* Record excerpts *
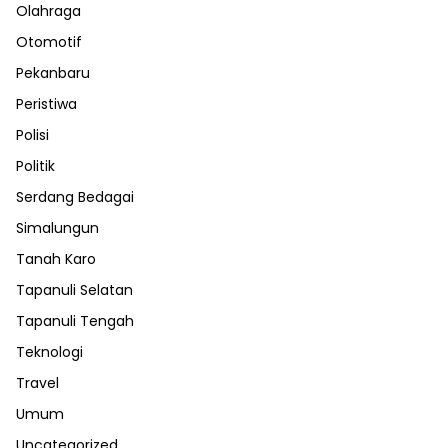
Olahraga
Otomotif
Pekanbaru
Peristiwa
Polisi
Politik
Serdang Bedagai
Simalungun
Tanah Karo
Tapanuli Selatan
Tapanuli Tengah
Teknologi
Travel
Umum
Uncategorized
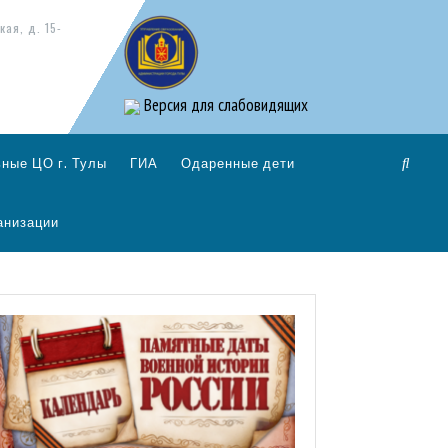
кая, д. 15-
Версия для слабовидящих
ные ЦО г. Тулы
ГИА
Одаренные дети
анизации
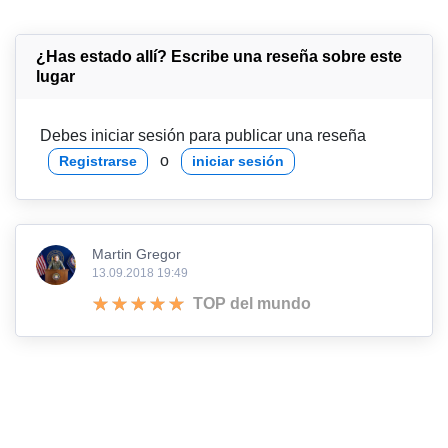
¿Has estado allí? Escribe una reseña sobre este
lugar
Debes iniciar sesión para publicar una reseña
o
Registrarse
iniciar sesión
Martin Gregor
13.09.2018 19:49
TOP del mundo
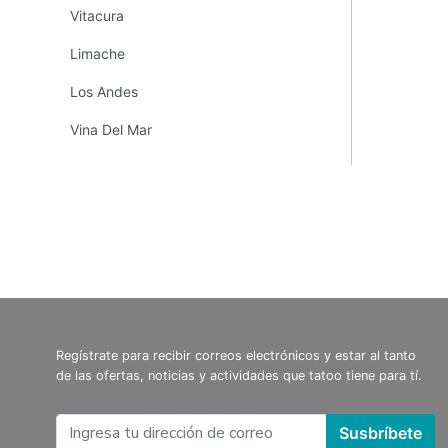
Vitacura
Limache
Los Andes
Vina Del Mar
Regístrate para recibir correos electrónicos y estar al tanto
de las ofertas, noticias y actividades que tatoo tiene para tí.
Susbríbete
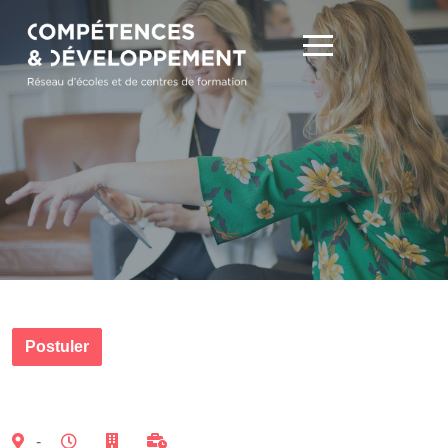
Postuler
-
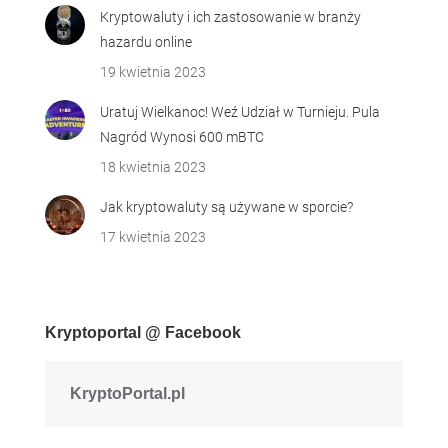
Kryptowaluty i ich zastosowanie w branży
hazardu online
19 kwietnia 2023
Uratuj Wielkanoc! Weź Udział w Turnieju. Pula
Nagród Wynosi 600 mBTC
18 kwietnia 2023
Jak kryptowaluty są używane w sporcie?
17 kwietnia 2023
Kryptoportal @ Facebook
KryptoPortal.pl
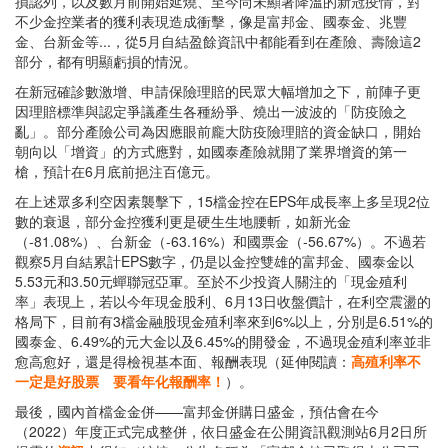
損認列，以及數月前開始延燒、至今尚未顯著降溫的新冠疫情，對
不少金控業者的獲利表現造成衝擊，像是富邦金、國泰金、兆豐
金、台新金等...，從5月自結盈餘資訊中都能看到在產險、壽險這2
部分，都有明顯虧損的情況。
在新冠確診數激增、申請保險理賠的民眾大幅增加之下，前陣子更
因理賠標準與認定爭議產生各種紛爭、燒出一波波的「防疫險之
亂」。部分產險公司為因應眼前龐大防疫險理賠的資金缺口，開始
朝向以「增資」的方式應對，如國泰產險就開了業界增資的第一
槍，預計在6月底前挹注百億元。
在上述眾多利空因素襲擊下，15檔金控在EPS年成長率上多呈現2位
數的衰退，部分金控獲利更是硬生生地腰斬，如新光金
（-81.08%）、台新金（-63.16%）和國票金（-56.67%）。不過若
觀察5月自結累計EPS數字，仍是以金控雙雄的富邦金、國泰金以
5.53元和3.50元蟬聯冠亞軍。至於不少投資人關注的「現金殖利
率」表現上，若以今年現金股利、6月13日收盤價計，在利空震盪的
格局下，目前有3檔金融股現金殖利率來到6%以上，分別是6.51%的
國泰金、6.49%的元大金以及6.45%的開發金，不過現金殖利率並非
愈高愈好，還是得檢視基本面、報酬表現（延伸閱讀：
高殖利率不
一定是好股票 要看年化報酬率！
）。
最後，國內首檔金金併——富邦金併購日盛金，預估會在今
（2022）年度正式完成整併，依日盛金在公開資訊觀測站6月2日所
...
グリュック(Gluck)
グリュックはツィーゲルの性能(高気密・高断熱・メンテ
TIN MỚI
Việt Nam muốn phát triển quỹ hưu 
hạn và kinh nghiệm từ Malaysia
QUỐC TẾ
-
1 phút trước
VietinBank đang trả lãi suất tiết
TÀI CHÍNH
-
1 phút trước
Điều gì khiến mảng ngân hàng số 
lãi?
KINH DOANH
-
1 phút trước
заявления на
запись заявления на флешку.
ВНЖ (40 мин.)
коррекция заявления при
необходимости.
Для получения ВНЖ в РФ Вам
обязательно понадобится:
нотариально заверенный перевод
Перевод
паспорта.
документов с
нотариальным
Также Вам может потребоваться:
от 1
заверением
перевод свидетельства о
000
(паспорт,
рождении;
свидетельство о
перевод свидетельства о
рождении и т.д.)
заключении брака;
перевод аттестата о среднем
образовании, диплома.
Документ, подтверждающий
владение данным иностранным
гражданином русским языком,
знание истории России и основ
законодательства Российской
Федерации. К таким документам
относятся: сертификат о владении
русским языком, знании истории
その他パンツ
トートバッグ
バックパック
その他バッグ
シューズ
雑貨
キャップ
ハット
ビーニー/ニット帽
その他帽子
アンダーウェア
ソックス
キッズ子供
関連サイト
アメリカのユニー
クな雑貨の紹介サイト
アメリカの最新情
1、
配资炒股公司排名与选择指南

* Assignment *
Find "iniciar" in the data above. Report each line where it appears.

* Output for this task *
Debes iniciar sesión para publicar una reseña
iniciar sesión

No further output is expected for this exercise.